Thanks for the link, DustyDevil; very interesting paper, but it was looking at the revolution of the nucleus of the comet, if I got it right, and not any visible spiraling of the orbital trajectory of the center of the mass that I was alluding to. I have another paper somewhere,investigating the sheath arrangement around a cometary nucleus, but it wasn't about trajectories, either.

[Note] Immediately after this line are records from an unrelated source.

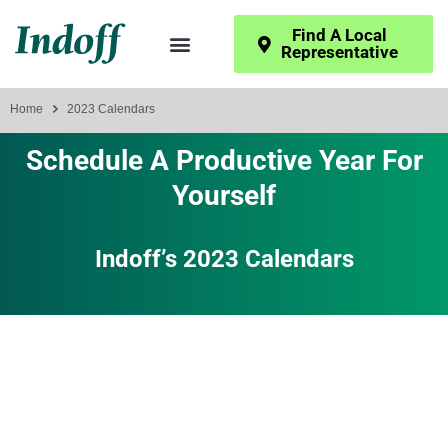
Find A Local
Representative
Home
2023 Calendars
Schedule A Productive Year For
Yourself
Indoff’s 2023 Calendars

The use of the abbreviation "CN" was annoying. It was never formally defined, but it appeared at first to refer to "Cometary Nucleus", the item under study through observations from the ejecta in the coma The first thing that sprang to [my] mind was "cyanogen" or (CN)2, a common molecule in space as well as being able to be manufactured here for a variety of purposes. But cyanogen is a
pair of C-N's with the two carbons back to back in the center with the N's sticking out to the sides. Very confusing. I figured it out from their use of the phrase, "...due to fluorescence emission of the violet (0-0) band", and then looking up cometary filters from Lumicon, a filter manufacturer well known in the amateur astronomy community. Sure enough, very light violet-colored filters enhance the near UV light light emitted by "glowing" cyanogen (see CN emission
here). <- This Hyperphysics article also uses the "CN" convention. Springer articles also use "C2N2", while "ethanedinitrile" and "dicyanogen" are among other names associated with this molecule.
But no mention of "charged body undergoing cyclotron spiraling in a magnetic field"! It was the spiraling of the tails that they were looking at; the "water sprinkler effect", to uses as clues about nucleus rotation and composition.